How can Autologous Vascularized Lymph Node Transfer cure lymphedema? In this new experimental surgery, the missing lymph nodes are replaced with a handful of healthy nodes transplanted from elsewhere in the patient. Doctors from around the world recently observed Dr. Corrine Becker, the French doctor who pioneered the procedure, perform Autologous Vascularized Lymph Node Transfer in Manhattan. The patient previously had her lymph nodes removed during cancer treatment. Dr. Becker harvested lymph nodes from the patient’s groin and transplanted them to her underarm. The transplanted lymph nodes are expected to connect with lymph vessels and filter waste and drain the fluid that had accumulated in her arm.
What risks are involved with Autologous Vascularized Lymph Node Transfer? If too much tissue is extracted the patient could be injured and lymphedema could be caused in another limb. Prior to transferring nodes to their new location, scar tissue must be removed so that there is nothing impeding the lymphatic channels and preventing fluid circulation. This could potentially affect nerves and blood vessels leading to the arm.
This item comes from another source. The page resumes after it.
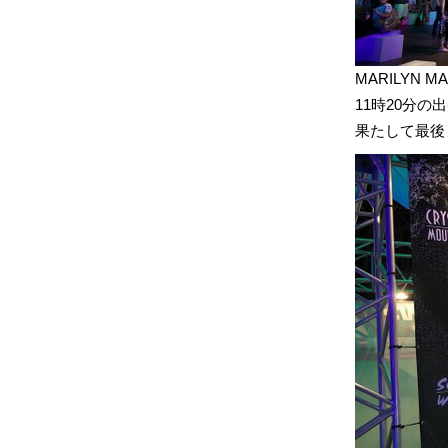
MARILYN 
11時20分の
果たして最後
How can I get this procedure? Right now Autologous Vascularized Lymph Node Transfer is in the experimental phase and it has generated a great deal of controversy. Although Dr. Becker claims to have great success with the procedure, she operates primarily in Europe and other countries. At the moment medical experts in North America believe that the procedure should be reserved for patients who don’t respond to conventional treatment. According to Dr. Babak Mehrara, a reconstructive plastic surgeon at Memorial Sloan-Kettering Hospital in Manhattan, “The problem is that some of the science doesn’t support it. It probably works for some people and doesn’t for others.” Clinical trials have begun and hopefully Autologous Vascularized Lymph Node Transfer will live up to its promise.